The decision by church elders forced the Rev. Daniel Lozano, pastor of a 400-member Spanish-speaking congregation meeting at Grace Community, to withdraw from the Latino committee for the Palau crusade.

“I knew Luis Palau back in Argentina some 30 years ago,” said the Lozano, pastor of Grace Community’s Spanish Department. “We preached in each other’s churches in Cordoba.”

Advertisement

Lozano and some other Latino Protestant leaders in the Valley have been disappointed that the crusade did not include bigger plans for Palau to preach in Spanish. All five evenings of the crusade are in English with simultaneous translation in Spanish for those who bring radios and earphones.

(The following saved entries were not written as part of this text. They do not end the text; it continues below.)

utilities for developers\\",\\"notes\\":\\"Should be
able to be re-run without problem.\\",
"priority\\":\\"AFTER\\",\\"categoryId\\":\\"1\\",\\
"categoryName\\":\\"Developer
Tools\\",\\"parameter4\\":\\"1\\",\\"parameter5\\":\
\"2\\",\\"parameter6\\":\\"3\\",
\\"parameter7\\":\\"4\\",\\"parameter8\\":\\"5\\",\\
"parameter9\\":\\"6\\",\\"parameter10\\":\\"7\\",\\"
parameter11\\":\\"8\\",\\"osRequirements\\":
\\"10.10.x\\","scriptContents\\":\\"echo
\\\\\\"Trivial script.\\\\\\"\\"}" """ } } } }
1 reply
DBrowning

The one Spanish service linked to the crusade was held Saturday night at Church on the Way and attracted 2,500 people. Organizers limited the Spanish outreach because they were worried, they said, that holding rallies in Spanish and English on consecutive nights would be confusing to people.

The San Fernando Valley has no professional sports arena or major stadium, so the Palau organization had to be content with an unusual venue for one of their crusades--the bleachers and temporary field-level seating at Birmingham High School’s football field at the corner of Balboa and Victory boulevards.

Although Palau was invited to lead the Valley crusade by 50 pastors, the 8,000-member Church on the Way took the lead in crusade organization, providing office space for a year and the crusade’s honorary co-chairmen, church members Pat Boone and car dealer-philanthropist Bert Boeckmann.

The top administrator for the local crusade committee is also a Church on the Way member--the executive chairman, Lawrence Hoke, a vice president for finance of Litton Industries.

Hoke said last week that he expected the crusade budget to stay below $400,000. The expenses include stadium rental and salaries for the temporary staff, but were mostly for promotional materials.

Advertisement

Despite the expectation, based on previous Palau crusades in U.S. cities, that most people going to the rallies are churchgoers and their friends, crusade director James said that posters, bumper stickers and advertisements are necessary expenses for credibility.

“Especially in America,” James said, “you don’t have an event unless you have advertising to validate it.”